Your task> How many lines in the listing below hold the word "σούπας"? Answer with the number only.

Supplied information>
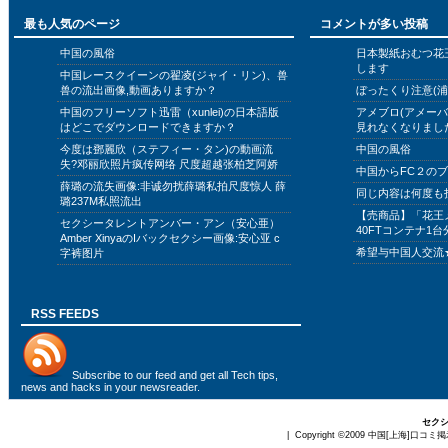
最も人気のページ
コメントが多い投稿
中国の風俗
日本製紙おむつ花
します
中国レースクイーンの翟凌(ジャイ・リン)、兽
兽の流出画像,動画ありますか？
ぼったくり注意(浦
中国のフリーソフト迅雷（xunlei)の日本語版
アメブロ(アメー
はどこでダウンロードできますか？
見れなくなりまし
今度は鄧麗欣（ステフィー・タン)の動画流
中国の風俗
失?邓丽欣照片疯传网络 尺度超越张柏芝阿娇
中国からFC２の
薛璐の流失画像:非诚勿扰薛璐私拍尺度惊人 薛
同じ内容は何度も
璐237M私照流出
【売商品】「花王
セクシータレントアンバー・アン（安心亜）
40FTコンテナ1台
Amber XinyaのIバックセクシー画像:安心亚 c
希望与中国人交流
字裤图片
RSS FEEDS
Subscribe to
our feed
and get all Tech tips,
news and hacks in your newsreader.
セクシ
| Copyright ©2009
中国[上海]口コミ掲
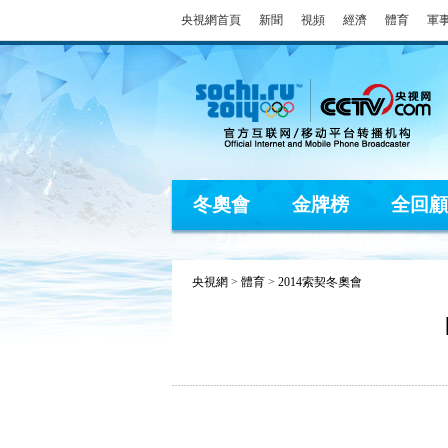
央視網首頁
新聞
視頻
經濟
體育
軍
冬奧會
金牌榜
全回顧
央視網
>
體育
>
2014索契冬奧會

* * *

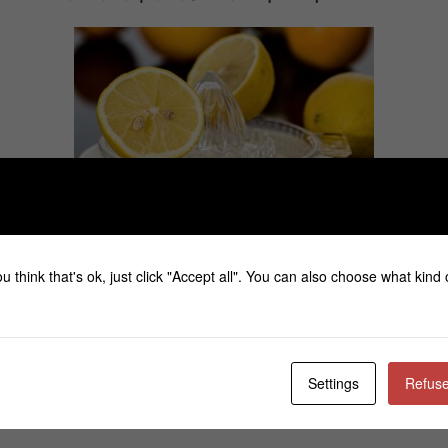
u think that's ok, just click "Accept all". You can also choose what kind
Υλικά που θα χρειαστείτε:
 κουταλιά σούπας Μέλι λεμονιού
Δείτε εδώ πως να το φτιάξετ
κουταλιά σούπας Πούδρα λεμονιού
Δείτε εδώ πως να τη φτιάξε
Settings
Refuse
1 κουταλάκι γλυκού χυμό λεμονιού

==

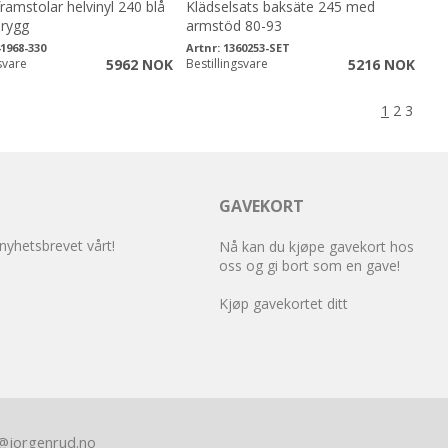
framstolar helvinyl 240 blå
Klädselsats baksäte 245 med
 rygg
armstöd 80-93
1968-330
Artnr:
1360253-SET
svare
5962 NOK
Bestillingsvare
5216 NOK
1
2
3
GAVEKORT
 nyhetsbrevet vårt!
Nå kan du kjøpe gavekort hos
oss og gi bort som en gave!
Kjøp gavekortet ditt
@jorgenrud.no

Response> 2